The study cohort included 19,434 individuals, of which 5844 would develop persistent MRSA infection. In the adjusted model, pancreatic insufficiency (HR: 1.49; 95% CI: 1.29-1.72), CF related diabetes (HR: 1.13; 95% CI: 1.05-1.20), co-infection with P. aeruginosa (HR: 1.21; 95% CI: 1.13-1.28), and number of hospitalizations/year (HR: 1.09; 95% CI: 1.06-1.12) were all associated with increased risk, whereas higher socio-economic status (HR: 0.87; 95% CI: 0.82-0.93) was associated with a lower risk. Receiving care at a CF center with increased MRSA prevalence was associated with increased risk of MRSA infection: highest quartile (HR: 2.33; 95% CI: 2.13-2.56).
No easily modifiable risk factors for persistent MRSA were identified in this study.

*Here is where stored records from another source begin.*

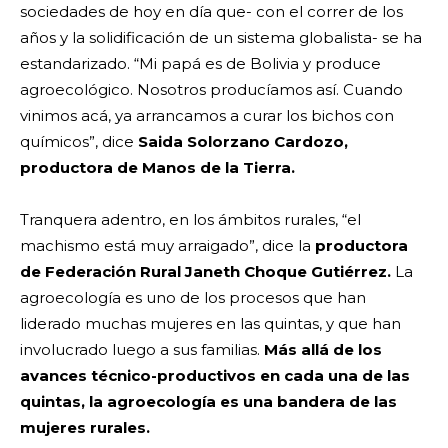
sociedades de hoy en día que- con el correr de los
años y la solidificación de un sistema globalista- se ha
estandarizado. “Mi papá es de Bolivia y produce
agroecológico. Nosotros producíamos así. Cuando
vinimos acá, ya arrancamos a curar los bichos con
químicos”, dice
Saida Solorzano Cardozo,
productora de Manos de la Tierra.
Tranquera adentro, en los ámbitos rurales, “el
machismo está muy arraigado”, dice la
productora
de Federación Rural Janeth Choque Gutiérrez.
La
agroecología es uno de los procesos que han
liderado muchas mujeres en las quintas, y que han
involucrado luego a sus familias.
Más allá de los
avances técnico-productivos en cada una de las
quintas, la agroecología es una bandera de las
mujeres rurales.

However, several risk factors for patients at higher risk for persistent MRSA infection were identified, for example centers with a high baseline MRSA prevalence, and may be useful in designing center-specific MRSA infection prevention and control strategies and/or eradication protocols. Additional studies are needed in order to evaluate if attention to these risk factors can improve clinical outcomes.
耐甲氧西林金黄色葡萄球菌(MRSA)已成为囊性纤维化(CF)中的重要病原体。在美国,超过 25%的 CF 患者的呼吸道培养标本中发现了 MRSA,持续性 MRSA 感染与肺功能下降更快和死亡率增加有关。本研究的目的是调查与 CF 人群中持续性 MRSA 感染发展相关的临床和人口统计学特征。
这是一项对 2002 年至 2012 年期间在囊性纤维化基金会患者登记处接受随访的个体进行的回顾性队列研究。对持续性 MRSA 感染的发展进行了时间事件分析,并构建了多变量 Cox 比例风险模型来确定感染的危险因素。
研究队列包括 19434 名个体,其中 5844 名将发展为持续性 MRSA 感染。在调整后的模型中,胰腺功能不全(HR:1.49;95%CI:1.29-1.72)、CF 相关糖尿病(HR:1.13;95%CI:1.05-1.20)、铜绿假单胞菌合并感染(HR:1.21;95%CI:1.13-1.28)和每年住院次数(HR:1.09;95%CI:1.06-1.12)均与风险增加相关,而较高的社会经济地位(HR:0.87;95%CI:0.82-0.93)与风险降低相关。在 MRSA 流行率较高的 CF 中心接受治疗与 MRSA 感染风险增加相关:最高四分位数(HR:2.33;95%CI:2.13-2.56)。
本研究未发现持续性 MRSA 的易变危险因素。然而,识别出了一些具有较高持续性 MRSA 感染风险的患者的危险因素,例如基线 MRSA 流行率较高的中心,这些因素可能有助于制定特定中心的 MRSA 感染预防和控制策略和/或根除方案。需要进一步研究以评估对这些危险因素的关注是否可以改善临床结局。